Zwei ohrenbetäubende Explosionen mitten auf dem Bodensee. Ein bewaffneter Mann soll Passagiere des Ausflugsschiffs „München“ bedrohen und zwei Bomben gezündet haben. „Wie erreichen die Einsatzkräfte jetzt so schnell wie möglich das Schiff?“, fasst Jens Czechtizky vom Polizeipräsidium Einsatz das dreitägige Trainingsszenario am Wasser zusammen, welches bis Mittwoch wohl für viel Aufsehen in und um Überlingen sorgte.

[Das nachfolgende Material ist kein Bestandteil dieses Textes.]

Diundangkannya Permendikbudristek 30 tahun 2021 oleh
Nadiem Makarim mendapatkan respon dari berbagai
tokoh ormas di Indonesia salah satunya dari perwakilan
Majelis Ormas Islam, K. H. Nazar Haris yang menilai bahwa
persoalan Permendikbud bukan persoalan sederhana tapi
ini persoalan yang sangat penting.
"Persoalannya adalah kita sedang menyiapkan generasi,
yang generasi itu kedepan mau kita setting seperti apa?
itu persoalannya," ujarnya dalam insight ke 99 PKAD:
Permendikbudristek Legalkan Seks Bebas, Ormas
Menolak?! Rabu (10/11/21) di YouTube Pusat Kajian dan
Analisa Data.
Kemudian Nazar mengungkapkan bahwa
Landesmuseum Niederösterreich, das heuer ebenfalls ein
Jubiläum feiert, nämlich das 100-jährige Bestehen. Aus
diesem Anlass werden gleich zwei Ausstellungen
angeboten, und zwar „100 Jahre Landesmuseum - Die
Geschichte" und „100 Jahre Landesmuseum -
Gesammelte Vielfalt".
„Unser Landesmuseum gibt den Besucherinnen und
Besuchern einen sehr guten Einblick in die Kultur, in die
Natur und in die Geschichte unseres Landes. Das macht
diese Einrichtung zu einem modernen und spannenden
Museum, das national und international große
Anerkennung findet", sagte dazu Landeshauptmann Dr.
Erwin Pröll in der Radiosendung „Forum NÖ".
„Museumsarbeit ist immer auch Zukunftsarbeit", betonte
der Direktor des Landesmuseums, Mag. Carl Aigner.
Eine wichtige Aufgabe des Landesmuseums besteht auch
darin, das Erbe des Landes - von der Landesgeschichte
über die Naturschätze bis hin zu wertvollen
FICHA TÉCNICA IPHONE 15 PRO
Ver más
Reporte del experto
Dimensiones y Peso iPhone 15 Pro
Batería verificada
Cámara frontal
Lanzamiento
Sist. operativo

Kurz nach den beiden Explosionen dröhnen die Rotoren eines Polizeihubschraubers mit Mitgliedern des Spezialeinsatzkommandos (SEK) bei Kaiserwetter über dem eiskalten Wasser vor Überlingen. Auch acht Polizeiboote, darunter Schnellboote der Wasserschutzpolizei mit hochgerüsteten Elitepolizisten an Bord, knattern über den See und verfolgen das immer noch mit Vollkraft fahrende Passagierschiff. Bald haben sie es eingeholt.

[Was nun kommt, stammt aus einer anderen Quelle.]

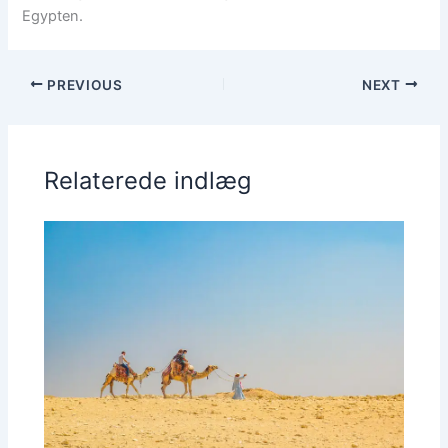
Egypten.
PREVIOUS
NEXT
Relaterede indlæg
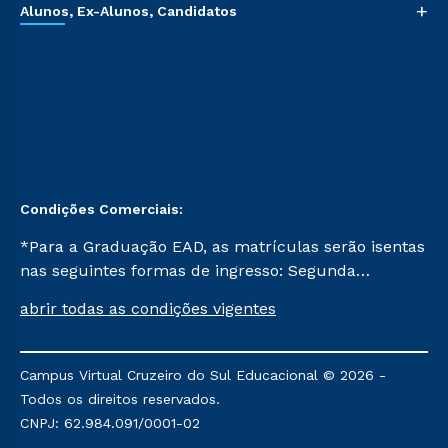
+
Alunos, Ex-Alunos, Candidatos
Condições Comerciais:
*Para a Graduação EAD, as matrículas serão isentas
nas seguintes formas de ingresso: Segunda
Graduação, Segunda Graduação 2.0 e Transferência.
abrir todas as condições vigentes
Já para as demais, a taxa de matrícula será de R$
49. *Para a Pós-graduação EAD, as ofertas
mencionadas são referentes aos cursos: Ensino
Campus Virtual Cruzeiro do Sul Educacional © 2026 -
Religioso, Geografia para a Docência e Metodologia
Todos os direitos reservados.
do Ensino de História: Questões Atuais.
CNPJ: 62.984.091/0001-02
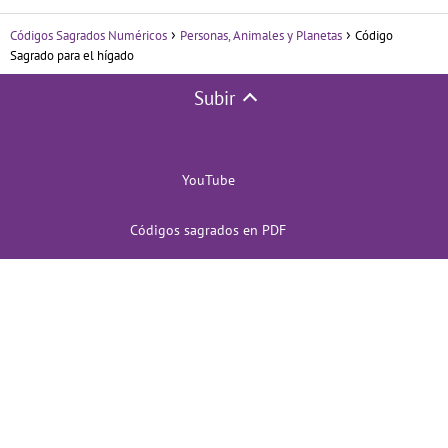
Códigos Sagrados Numéricos
Personas, Animales y Planetas
Código
Sagrado para el hígado
Subir
YouTube
Códigos sagrados en PDF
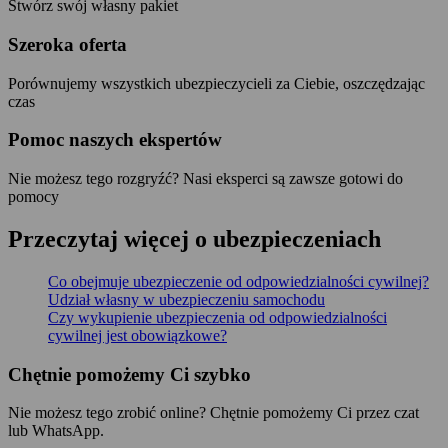
Stwórz swój własny pakiet
Szeroka oferta
Porównujemy wszystkich ubezpieczycieli za Ciebie, oszczędzając
czas
Pomoc naszych ekspertów
Nie możesz tego rozgryźć? Nasi eksperci są zawsze gotowi do
pomocy
Przeczytaj więcej o ubezpieczeniach
Co obejmuje ubezpieczenie od odpowiedzialności cywilnej?
Udział własny w ubezpieczeniu samochodu
Czy wykupienie ubezpieczenia od odpowiedzialności
cywilnej jest obowiązkowe?
Chętnie pomożemy Ci szybko
Nie możesz tego zrobić online? Chętnie pomożemy Ci przez czat
lub WhatsApp.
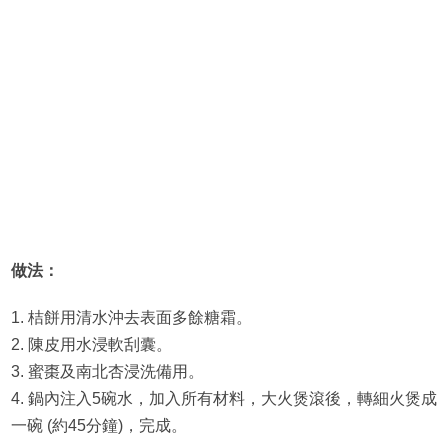
做法：
1. 桔餅用清水沖去表面多餘糖霜。
2. 陳皮用水浸軟刮囊。
3. 蜜棗及南北杏浸洗備用。
4. 鍋內注入5碗水，加入所有材料，大火煲滾後，轉細火煲成
一碗 (約45分鐘)，完成。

Elitepolizisten kommen aus der Luft
Zuerst erreichen die SEK-Mitglieder im Hubschrauber ihr Ziel. In Sekundenschnelle gleitet ein Elitepolizist nach dem anderen über ein Seil an Bord des im Szenario bedrohten Schiffes. Wenig später folgen die Kollegen auf den Schnellbooten.
Sie durchkämmen das eigens gecharterte und aus Sicherheitsgründen leere Passagierschiff, wie sie es tausendfach geprobt haben, und sollen dabei Unschuldige schützen und den oder die Täter neutralisieren – soweit das Szenario. „Was da so locker aussieht, ist ständiges Training. Im Ernstfall müssen wir vorbereitet sein. Es greift ein Rädchen ins andere, die Ruhe und das präzise Vorgehen beim Abgleiten vom Hubschrauber und dem Übersteigen auf das Boot“, schildert Czechtizky.
280 Männer und Frauen der Spezialeinsatzkommandos, der Wasserschutz- und Bereitschaftspolizei sowie der Hubschrauberstaffel proben im Verbund das Zusammenspiel aller Einsatzkräfte. Es ist die größte Übung zu Wasser, seit das Polizeipräsidium Einsatz im Jahr 2014 gegründet wurde. „Das kann man nicht jedes Jahr machen und das ist schon etwas Außergewöhnliches“, erklärt der Sprecher.
Geiselnahme, Terroranschlag, Amoklauf
Möglichst viele Elitepolizisten aus ganz Baden-Württemberg haben das dreitägige Training mehrmals durchlaufen, damit sie im Ernstfall genau wissen, was zu tun ist. „Die Herausforderung ist die, dass das Training keine alltägliche Gefahrenlage darstellt. Zum Glück ist es noch nicht sehr oft vorgekommen, aber die Wahrscheinlichkeit besteht trotzdem, dass es zu einer Geiselnahme oder einem terroristischen Anschlag auf einem Schiff kommen könnte. Dann müssen die Kräfte des Spezialeinsatzkommandos so rasch wie möglich vor Ort gebracht werden“, sagt Czechtizky.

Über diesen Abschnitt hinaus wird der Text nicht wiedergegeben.